Federal Managing Director Michael Kellner campaigned to support Ullrich, not his own candidate, in the 196 constituency.

“A vote for him protects democracy and prevents a right-wing extremist vote from moving into the Bundestag,” says the Green politician, who himself comes from Thuringia.

The Thuringian Greens grudgingly agreed to do so.

Now the number of Green voters in southern Thuringia is manageable;

In 2017, the party won 2.6 percent of the first votes here.

The Left, on the other hand, got 18.2 percent, which is why Campact has been increasing the pressure on their applicant Sandro Witt for months to postpone his ambitions.

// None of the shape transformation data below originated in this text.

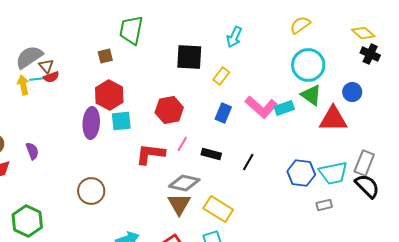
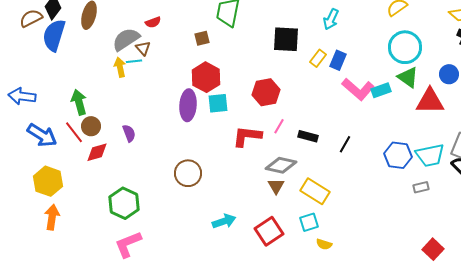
red semicircle: (51, 77) -> (153, 22), moved
blue rectangle: (223, 113) -> (338, 60), moved
brown triangle: (179, 204) -> (276, 186), size x0.7

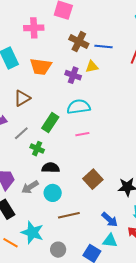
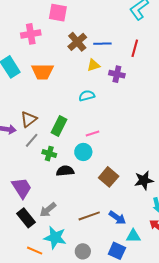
brown cross: (79, 42) -> (77, 42), turned 30
purple cross: (73, 75) -> (117, 74), moved
brown triangle: (22, 98) -> (29, 119), moved
cyan semicircle: (79, 107) -> (87, 96), moved, size x0.7
gray arrow: (30, 187) -> (48, 210), moved
cyan circle: (53, 193) -> (83, 152), moved
blue arrow: (110, 220) -> (117, 218), moved

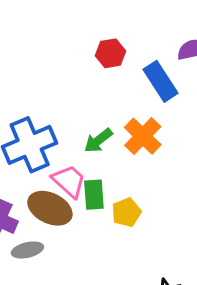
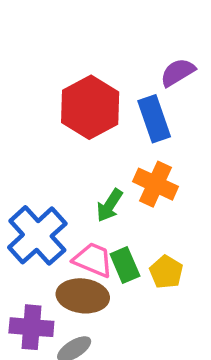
red hexagon: (110, 53) -> (90, 107), size x1.8
blue rectangle: (160, 81) -> (154, 119), turned 33

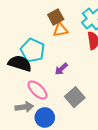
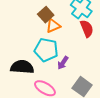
cyan pentagon: (33, 50) -> (46, 50), moved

Witt is not impressed by this, on the contrary. The 40-year-old politician, who works as the vice-head of the German trade union federation in Hessen-Thuringia, gave the Campact makers a more than clear rebuff in July and accused them of "engaging in direct, non-political, aggressive campaigns against my candidacy" to turn. "I take note of this non-political campaign & continue to make my political offer," wrote Witt on Twitter. Since then he has fought twice: against political competitors on the one hand and campaigners on the other. For example, he is accused of holding on to his candidacy out of a mere power calculation.

Witt is outraged because such accusations negate his decades of commitment, he explains. "The answer to Hans-Georg Maaßen and his extreme right-wing, anti-democratic and anti-pluralist ideology should not be a restriction of the democratic freedom of opinion and choice, but on the contrary to strengthen it." Witt receives support from several state politicians on the left, including the one Parliamentary group leader in the state parliament.

Because the Campact makers got stuck in this way, they played over gangs. Under the heading "Now prevent Maaßen!" They call on their website to send "personal, freely formulated messages" to Thuringia's Prime Minister Bodo Ramelow and the Federal Chairwoman of the Left, Susanne Hennig-Wellsow, so that they can call for Ullrich to be elected. With Ramelow, however, they had gotten to the wrong one. "Campact has apparently lost all orientation," he answered one of the letter writers publicly. Under no circumstances would he persuade Witt to withdraw his candidacy. One could not complain about Russia that the state apparatus would not even allow candidates there, and at the same time demand "now similar methods from me as an official".He will neither tacitly participate “in this coercion and inadmissible manipulation of the Bundestag election” nor allow himself to be “used as a henchman or tool”.

At the request of the FAZ, Campact rejected the allegations. "Campact's current call to stand together collectively in the fight against the right to equate with the conditions at the Duma election is grotesque," said Campact board member Felix Kolb. Witt was not asked to resign from his candidacy, but to strategically elect Frank Ullrich with the first vote in order to prevent Maaßen. "The left is currently evading this responsibility for democracy." In July, however, Campact Witt had expressly asked to give up his candidacy and to line up behind Ullrich. Witt says that joint candidacies should only be a democratic means in exceptional cases, for example "to prevent right-wing occupations of democratic administrations".